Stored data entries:

::::::

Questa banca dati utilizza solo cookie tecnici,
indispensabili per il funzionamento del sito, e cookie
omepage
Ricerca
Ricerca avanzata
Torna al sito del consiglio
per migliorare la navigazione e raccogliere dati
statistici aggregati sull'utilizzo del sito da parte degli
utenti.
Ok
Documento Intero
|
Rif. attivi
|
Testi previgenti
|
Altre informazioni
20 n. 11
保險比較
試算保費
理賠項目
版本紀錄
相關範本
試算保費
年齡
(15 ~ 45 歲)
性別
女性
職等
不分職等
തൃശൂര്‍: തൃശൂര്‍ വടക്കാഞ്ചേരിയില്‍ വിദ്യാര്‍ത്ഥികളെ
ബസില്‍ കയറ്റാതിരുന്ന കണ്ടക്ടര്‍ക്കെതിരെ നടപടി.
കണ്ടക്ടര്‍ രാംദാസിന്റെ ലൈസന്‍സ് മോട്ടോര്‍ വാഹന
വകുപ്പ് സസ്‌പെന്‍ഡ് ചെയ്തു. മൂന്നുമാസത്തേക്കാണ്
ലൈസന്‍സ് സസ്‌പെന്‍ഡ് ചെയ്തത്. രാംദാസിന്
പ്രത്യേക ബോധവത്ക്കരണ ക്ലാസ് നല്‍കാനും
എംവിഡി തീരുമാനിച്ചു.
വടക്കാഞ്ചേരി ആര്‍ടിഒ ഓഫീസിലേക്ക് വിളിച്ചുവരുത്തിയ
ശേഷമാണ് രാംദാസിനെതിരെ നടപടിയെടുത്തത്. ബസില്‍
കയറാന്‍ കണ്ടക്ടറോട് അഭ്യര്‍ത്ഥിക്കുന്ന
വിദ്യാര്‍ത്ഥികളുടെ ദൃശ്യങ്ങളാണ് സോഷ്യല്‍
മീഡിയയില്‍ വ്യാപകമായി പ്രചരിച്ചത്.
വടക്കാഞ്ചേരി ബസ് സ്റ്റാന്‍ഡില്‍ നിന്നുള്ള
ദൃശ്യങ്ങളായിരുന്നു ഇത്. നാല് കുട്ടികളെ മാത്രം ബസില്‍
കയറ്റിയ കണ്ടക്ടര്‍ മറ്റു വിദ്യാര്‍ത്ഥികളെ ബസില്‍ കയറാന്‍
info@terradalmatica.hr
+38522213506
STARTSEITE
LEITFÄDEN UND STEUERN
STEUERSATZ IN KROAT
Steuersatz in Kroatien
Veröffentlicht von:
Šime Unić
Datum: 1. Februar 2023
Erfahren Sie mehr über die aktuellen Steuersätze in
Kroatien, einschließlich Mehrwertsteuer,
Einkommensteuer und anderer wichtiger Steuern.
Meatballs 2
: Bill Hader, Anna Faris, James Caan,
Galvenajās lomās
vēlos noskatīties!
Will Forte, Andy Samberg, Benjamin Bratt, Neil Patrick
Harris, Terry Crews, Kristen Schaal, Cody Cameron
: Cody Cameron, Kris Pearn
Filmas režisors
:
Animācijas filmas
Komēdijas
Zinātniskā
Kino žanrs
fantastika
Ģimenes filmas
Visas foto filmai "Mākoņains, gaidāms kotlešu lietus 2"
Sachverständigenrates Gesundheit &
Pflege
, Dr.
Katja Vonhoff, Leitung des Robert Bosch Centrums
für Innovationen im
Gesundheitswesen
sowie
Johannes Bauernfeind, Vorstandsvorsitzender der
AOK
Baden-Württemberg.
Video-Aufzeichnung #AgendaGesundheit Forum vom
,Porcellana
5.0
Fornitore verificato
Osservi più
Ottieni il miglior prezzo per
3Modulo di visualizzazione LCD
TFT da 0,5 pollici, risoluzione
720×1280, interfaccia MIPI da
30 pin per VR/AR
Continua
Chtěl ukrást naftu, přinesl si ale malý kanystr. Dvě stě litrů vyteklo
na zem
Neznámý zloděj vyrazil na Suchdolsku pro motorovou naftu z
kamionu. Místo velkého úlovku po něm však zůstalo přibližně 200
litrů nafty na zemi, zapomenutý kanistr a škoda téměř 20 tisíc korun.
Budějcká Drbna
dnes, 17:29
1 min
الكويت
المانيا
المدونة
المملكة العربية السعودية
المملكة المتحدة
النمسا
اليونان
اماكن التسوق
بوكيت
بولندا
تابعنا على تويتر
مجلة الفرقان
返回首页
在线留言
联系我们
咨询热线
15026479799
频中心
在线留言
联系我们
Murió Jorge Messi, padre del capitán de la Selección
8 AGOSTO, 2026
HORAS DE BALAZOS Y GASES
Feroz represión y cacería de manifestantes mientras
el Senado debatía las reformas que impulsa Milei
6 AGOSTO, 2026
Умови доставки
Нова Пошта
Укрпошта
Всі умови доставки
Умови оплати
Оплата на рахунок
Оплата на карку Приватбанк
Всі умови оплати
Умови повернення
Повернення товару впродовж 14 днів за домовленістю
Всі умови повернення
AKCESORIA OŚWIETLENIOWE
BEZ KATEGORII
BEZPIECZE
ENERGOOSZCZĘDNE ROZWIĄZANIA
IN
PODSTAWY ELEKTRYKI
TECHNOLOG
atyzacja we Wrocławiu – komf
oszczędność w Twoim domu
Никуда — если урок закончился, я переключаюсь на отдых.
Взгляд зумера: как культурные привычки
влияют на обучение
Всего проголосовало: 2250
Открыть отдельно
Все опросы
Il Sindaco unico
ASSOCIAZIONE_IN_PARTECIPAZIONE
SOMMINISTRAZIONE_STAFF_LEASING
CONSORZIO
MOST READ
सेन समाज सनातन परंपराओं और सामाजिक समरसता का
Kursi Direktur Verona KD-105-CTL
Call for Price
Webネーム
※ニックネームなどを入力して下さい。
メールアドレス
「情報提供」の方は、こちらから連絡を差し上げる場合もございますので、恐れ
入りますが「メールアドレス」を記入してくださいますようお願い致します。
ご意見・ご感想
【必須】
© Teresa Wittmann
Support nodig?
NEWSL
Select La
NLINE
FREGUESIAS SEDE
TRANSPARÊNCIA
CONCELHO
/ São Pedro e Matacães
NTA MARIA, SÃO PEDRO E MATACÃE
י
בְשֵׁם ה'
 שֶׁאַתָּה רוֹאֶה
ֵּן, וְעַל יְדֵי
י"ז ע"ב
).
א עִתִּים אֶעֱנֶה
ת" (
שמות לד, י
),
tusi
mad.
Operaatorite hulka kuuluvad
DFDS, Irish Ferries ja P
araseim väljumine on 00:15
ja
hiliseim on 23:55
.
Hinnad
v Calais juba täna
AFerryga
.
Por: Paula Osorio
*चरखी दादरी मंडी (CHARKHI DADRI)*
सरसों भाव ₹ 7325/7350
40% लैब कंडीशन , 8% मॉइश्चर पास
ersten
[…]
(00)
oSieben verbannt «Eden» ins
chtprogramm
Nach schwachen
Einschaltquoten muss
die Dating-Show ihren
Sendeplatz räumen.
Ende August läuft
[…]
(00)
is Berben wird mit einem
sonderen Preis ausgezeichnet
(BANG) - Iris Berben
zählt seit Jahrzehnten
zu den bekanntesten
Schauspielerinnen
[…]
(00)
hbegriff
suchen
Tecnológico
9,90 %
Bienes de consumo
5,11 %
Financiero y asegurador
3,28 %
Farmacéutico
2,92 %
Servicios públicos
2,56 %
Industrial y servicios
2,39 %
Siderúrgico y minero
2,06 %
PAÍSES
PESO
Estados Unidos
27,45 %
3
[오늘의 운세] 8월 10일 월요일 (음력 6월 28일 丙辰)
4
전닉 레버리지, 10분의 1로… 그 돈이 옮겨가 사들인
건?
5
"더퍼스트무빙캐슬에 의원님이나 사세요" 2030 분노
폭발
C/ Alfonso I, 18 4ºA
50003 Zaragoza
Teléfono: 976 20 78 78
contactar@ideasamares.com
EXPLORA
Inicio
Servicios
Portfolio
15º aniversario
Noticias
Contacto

::::::

> _TRY IT_:
Whenever the word "Cody" shows up in a line above, copy that line.

> _THE COMPLETED TASK_:
Harris, Terry Crews, Kristen Schaal, Cody Cameron
: Cody Cameron, Kris Pearn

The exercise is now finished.